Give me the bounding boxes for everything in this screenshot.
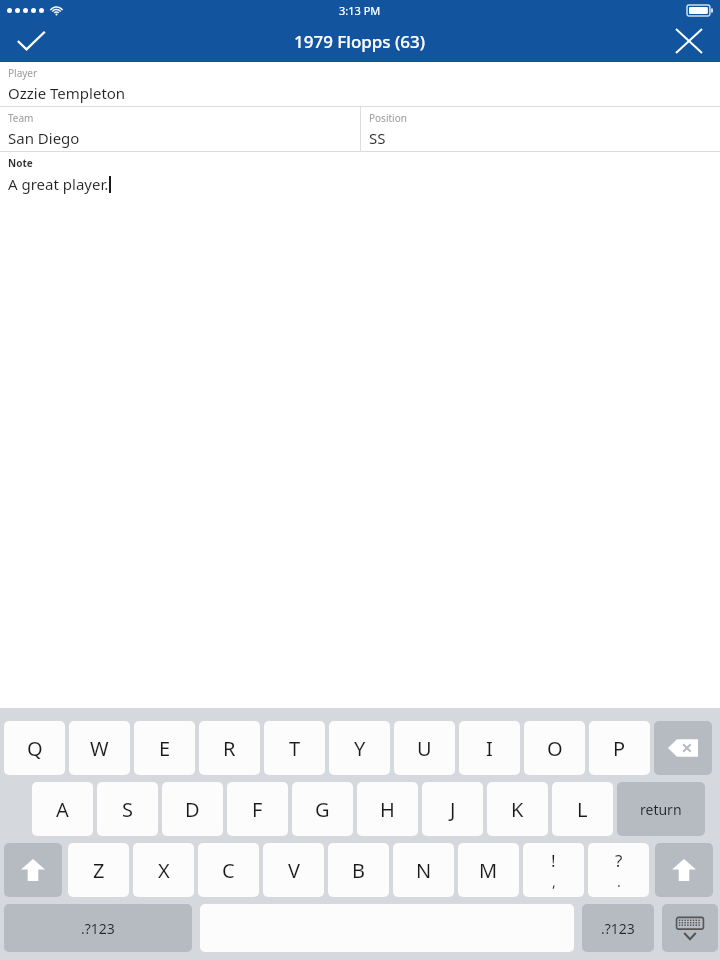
staticText: N [416,857,432,884]
button[interactable]: A [32,782,93,836]
button[interactable]: Shift [655,843,713,897]
button[interactable]: D [162,782,223,836]
button[interactable]: U [394,721,455,775]
staticText: E [159,735,171,762]
staticText: H [380,796,395,823]
staticText: San Diego [8,128,80,148]
button[interactable]: N [393,843,454,897]
staticText: Position [369,111,407,125]
staticText: , [552,872,556,891]
button[interactable]: L [552,782,613,836]
staticText: Player [8,66,38,80]
button[interactable]: K [487,782,548,836]
button[interactable]: .?123 [582,904,654,952]
staticText: L [577,796,588,823]
button[interactable]: X [133,843,194,897]
staticText: M [479,857,498,884]
button[interactable]: E [134,721,195,775]
button[interactable]: Y [329,721,390,775]
button[interactable]: Player [0,62,720,106]
button[interactable]: F [227,782,288,836]
staticText: return [640,800,682,819]
staticText: P [613,735,626,762]
staticText: Z [93,857,105,884]
button[interactable]: Backspace [654,721,712,775]
button[interactable]: .?123 [4,904,192,952]
staticText: Y [354,735,366,762]
staticText: U [417,735,432,762]
button[interactable]: W [69,721,130,775]
staticText: Q [27,735,43,762]
staticText: O [547,735,563,762]
button[interactable]: B [328,843,389,897]
button[interactable]: M [458,843,519,897]
button[interactable]: return [617,782,705,836]
button[interactable]: Z [68,843,129,897]
staticText: 1979 Flopps (63) [294,30,426,53]
button[interactable]: Done [0,20,62,62]
button[interactable]: Q [4,721,65,775]
staticText: . [617,872,621,891]
button[interactable]: G [292,782,353,836]
button[interactable]: V [263,843,324,897]
staticText: Note [8,156,33,170]
staticText: 3:13 PM [339,3,381,18]
staticText: V [288,857,300,884]
button[interactable]: Note [0,152,720,200]
staticText: B [352,857,365,884]
button[interactable]: Hide keyboard [662,904,718,952]
staticText: W [90,735,109,762]
button[interactable]: J [422,782,483,836]
button[interactable]: T [264,721,325,775]
button[interactable]: H [357,782,418,836]
staticText: A great player. [8,174,109,194]
staticText: G [315,796,330,823]
staticText: .?123 [81,919,115,938]
button[interactable]: P [589,721,650,775]
button[interactable]: Shift [4,843,62,897]
button[interactable]: Close [658,20,720,62]
staticText: Team [8,111,34,125]
staticText: SS [369,128,386,148]
staticText: C [222,857,235,884]
staticText: Ozzie Templeton [8,83,126,103]
button[interactable]: R [199,721,260,775]
button[interactable]: I [459,721,520,775]
staticText: R [223,735,236,762]
button[interactable]: S [97,782,158,836]
staticText: T [289,735,301,762]
button[interactable]: O [524,721,585,775]
staticText: ! [551,849,556,872]
staticText: A [56,796,69,823]
button[interactable]: Team [0,107,360,151]
staticText: D [185,796,200,823]
staticText: X [158,857,170,884]
staticText: .?123 [601,919,635,938]
staticText: J [450,796,456,823]
staticText: S [122,796,133,823]
button[interactable]: Position [361,107,720,151]
button[interactable]: ? [588,843,649,897]
staticText: F [252,796,263,823]
button[interactable]: C [198,843,259,897]
button[interactable]: ! [523,843,584,897]
staticText: ? [615,849,623,872]
staticText: K [511,796,524,823]
staticText: I [486,735,493,762]
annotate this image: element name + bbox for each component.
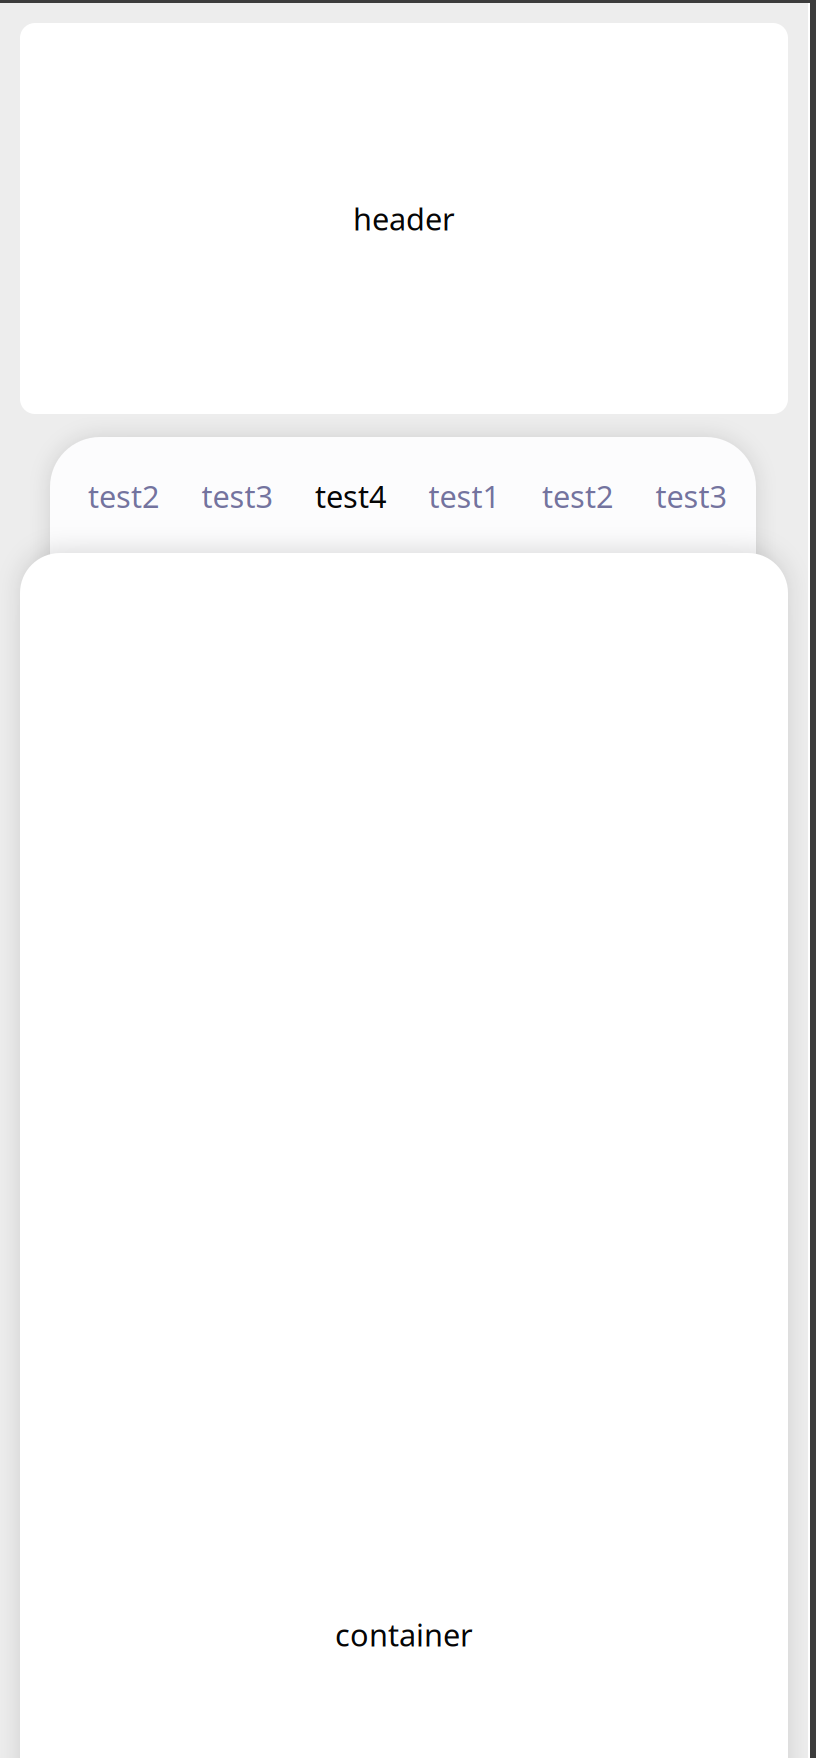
staticText: test3 (656, 476, 728, 516)
button[interactable]: test1 (408, 437, 521, 555)
button[interactable]: test3 (635, 437, 748, 555)
staticText: test2 (88, 476, 160, 516)
button[interactable]: test4 (294, 437, 408, 555)
staticText: test4 (315, 476, 387, 516)
staticText: test2 (542, 476, 614, 516)
button[interactable]: test2 (521, 437, 635, 555)
staticText: test3 (202, 476, 274, 516)
staticText: test1 (428, 476, 500, 516)
button[interactable]: test3 (181, 437, 294, 555)
staticText: container (335, 1614, 473, 1655)
staticText: header (353, 198, 455, 239)
button[interactable]: test2 (67, 437, 181, 555)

════════════════════

◆ **Your goal**:
Across the records above, tally the lines that contain "Shift" and give the result as a number alone.

◆ **The answer**:
2